And this is what I got (on macOS 14.5, 3.2 GHz 6-Core Intel Core i7, Xcode Version 15.4 (15F31d)

Locked: 0.536446558 seconds
Actor: 0.65408858 seconds
Actor2 : 0.525278467 seconds

1 Like

Another interestingly subtle thing to note here is that if the main actor is involved in your test at all (whether going to it or from it), that can change the performance characteristics significantly.

The reason for this is an optimization called "executor stealing". When switching between actors that use the cooperative thread pool [1], Swift can completely avoid the cost of actually switching threads by reusing the current thread for the actor it's switching to.

For the main actor, an actual thread switch has to happen since the main actor is required to run on the main thread and everything else is required not to.
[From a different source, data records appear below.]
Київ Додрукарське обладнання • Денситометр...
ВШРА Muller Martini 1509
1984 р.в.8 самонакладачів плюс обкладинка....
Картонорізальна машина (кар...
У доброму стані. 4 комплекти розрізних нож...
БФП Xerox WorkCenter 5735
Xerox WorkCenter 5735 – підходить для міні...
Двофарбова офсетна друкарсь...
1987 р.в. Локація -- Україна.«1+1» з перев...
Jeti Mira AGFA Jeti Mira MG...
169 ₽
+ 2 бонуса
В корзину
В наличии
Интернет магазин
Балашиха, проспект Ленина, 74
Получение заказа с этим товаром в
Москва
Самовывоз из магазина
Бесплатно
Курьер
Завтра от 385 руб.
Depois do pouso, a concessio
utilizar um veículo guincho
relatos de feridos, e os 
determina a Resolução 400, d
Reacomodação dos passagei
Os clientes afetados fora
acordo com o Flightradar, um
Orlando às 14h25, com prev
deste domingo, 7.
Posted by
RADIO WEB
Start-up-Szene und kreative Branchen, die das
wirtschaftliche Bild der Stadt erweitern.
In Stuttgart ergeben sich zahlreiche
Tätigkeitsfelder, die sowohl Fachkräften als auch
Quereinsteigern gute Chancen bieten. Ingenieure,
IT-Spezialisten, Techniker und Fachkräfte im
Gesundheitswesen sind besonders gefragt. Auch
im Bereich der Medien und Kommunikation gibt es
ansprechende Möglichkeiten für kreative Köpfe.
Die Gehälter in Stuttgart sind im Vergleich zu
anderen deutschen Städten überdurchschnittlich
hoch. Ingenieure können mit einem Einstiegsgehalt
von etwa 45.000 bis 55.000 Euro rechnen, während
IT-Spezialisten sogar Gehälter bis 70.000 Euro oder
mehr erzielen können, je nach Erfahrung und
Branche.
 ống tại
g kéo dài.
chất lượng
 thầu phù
  1. which is all non-main actors unless overridden by a custom executor ↩︎

6 Likes

As of topic of actors performance, there was a thread replicating Go’s channels and out of curiosity I’ve made actors implementation to compare performances: Async Channels for Swift concurrency - #44 by vns

In general actors are quite good from performance perspective: there are cases where strategically put locks might perform better, especially if locks allow significantly reduce number of hops between executors (you can see in the thread that syncRw version is the slowest in either implementation exactly because there are a lot of hops back and forth), but for a majority of use cases they are pretty performant on their own.

So that if you have small chunks of work between which you expect to switch extensively, I’d prefer lock over actor — in that case you have zero hops between executors.

Also, I want to highlight the fact that your code with locks here is completely synchronous, while actors version is by nature introduce some asynchronous work. I think to be completely fair in comparison, you would need to introduce offloading to a separate queue for lock version and probably introduce some level of parallelism — so that your code is actually being mutated from different threads (for both locks and actors versions).

2 Likes